Ascend Gets Stable Footing, Adds Fiber To Growth Plan
Date: 7/16/98 Author: Michele Hostetler
Ascend Communications Inc. wants to climb back to its old heights and beyond - this time with the help of fiber-optic lines.
The network equipment maker, which stumbled after a big acquisition, is getting serious about fiber optics, the high-powered next generation in data- transmission lines. Ascend started shipping products for its fiber-optics strategy, called New Public Network, in June.
Ascend's competitors - most notably Cisco Systems Inc., Lucent Technologies Inc. and Northern Telecom Ltd. - are expected to be close behind with their own battle plans. But analysts say that by offering cheaper and faster products, Ascend is pushing into this burgeoning market at a quicker pace than its competitors.

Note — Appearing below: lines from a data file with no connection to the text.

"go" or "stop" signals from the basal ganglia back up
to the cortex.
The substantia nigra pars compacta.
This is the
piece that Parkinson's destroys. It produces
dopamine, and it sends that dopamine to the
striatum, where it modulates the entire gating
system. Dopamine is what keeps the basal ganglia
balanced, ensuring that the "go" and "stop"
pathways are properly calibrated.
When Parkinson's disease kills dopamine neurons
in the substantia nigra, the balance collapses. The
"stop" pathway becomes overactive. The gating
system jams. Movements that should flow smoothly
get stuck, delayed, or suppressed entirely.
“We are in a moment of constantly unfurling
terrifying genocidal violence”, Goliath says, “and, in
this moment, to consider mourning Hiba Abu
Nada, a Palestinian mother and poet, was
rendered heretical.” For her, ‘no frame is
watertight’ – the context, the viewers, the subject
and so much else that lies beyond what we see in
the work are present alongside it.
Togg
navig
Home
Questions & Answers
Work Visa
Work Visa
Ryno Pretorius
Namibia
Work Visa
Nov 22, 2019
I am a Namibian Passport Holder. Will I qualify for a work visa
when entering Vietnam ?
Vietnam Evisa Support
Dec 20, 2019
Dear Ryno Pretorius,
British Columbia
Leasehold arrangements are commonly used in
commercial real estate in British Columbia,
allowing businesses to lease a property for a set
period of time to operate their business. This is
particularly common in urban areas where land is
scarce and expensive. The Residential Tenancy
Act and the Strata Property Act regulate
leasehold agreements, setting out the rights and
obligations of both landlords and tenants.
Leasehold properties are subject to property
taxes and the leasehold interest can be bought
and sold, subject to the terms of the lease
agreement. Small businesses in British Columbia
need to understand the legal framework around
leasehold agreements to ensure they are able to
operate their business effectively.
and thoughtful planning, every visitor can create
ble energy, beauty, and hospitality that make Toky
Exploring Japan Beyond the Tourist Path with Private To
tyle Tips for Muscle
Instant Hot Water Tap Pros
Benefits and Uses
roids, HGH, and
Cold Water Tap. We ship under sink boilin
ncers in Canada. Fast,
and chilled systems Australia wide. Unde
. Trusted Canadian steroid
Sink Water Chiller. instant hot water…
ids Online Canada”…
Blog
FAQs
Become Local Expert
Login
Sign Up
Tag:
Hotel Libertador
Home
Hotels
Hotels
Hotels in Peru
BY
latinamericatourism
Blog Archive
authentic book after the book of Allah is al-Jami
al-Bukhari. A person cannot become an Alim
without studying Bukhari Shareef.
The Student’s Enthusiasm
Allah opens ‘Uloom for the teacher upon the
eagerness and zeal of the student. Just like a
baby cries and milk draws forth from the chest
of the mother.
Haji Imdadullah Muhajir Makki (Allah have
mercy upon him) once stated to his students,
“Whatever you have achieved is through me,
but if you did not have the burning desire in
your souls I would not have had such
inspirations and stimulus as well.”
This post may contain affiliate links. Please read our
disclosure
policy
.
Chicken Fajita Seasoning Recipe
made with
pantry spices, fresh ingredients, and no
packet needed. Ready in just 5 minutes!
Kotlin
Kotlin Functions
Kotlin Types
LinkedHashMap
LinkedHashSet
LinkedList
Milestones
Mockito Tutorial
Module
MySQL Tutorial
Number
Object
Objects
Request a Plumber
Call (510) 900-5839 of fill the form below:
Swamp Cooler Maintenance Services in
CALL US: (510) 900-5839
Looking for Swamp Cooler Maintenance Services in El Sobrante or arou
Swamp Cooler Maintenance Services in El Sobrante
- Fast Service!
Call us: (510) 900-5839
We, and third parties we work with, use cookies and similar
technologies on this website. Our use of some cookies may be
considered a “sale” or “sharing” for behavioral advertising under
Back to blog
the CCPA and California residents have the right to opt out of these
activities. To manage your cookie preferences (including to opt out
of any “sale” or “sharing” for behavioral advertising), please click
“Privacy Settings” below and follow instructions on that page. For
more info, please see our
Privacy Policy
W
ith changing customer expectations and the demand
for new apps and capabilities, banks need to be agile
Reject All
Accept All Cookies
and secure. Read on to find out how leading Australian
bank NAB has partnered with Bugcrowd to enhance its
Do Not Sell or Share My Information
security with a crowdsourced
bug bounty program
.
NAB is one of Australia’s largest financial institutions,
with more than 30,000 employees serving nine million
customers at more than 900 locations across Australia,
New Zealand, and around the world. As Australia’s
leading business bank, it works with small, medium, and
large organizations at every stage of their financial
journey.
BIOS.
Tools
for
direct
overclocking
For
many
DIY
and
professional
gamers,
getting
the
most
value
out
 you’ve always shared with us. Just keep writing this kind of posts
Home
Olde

''Ascend has created a competitive environment,'' said Frank Dzubeck, industry analyst with Washington, D.C.-based Communications Network Architectures Inc. ''They have a very compelling argument. I think they're in a leading- edge position.''
Ascend began its rise in networking in the early '90s by locking on to the then-nascent Internet market. Ascend made it by selling pricey and rugged gear to Internet service providers and telephone carriers so they could run their networks over today's copper-based lines.
Last year, Ascend was slowed down by its purchase of Cascade Communications Corp., allowing competitors to grab market share. Ascend took several hits to its bottom line, but now seems to be getting back on track, analysts say. They note that earnings have been improving on a quarter-to-quarter basis, though they continue to fall short of year-earlier operating net.
Webs of fiber-optic lines, collectively known as optical networks, could provide a new opportunity for Ascend.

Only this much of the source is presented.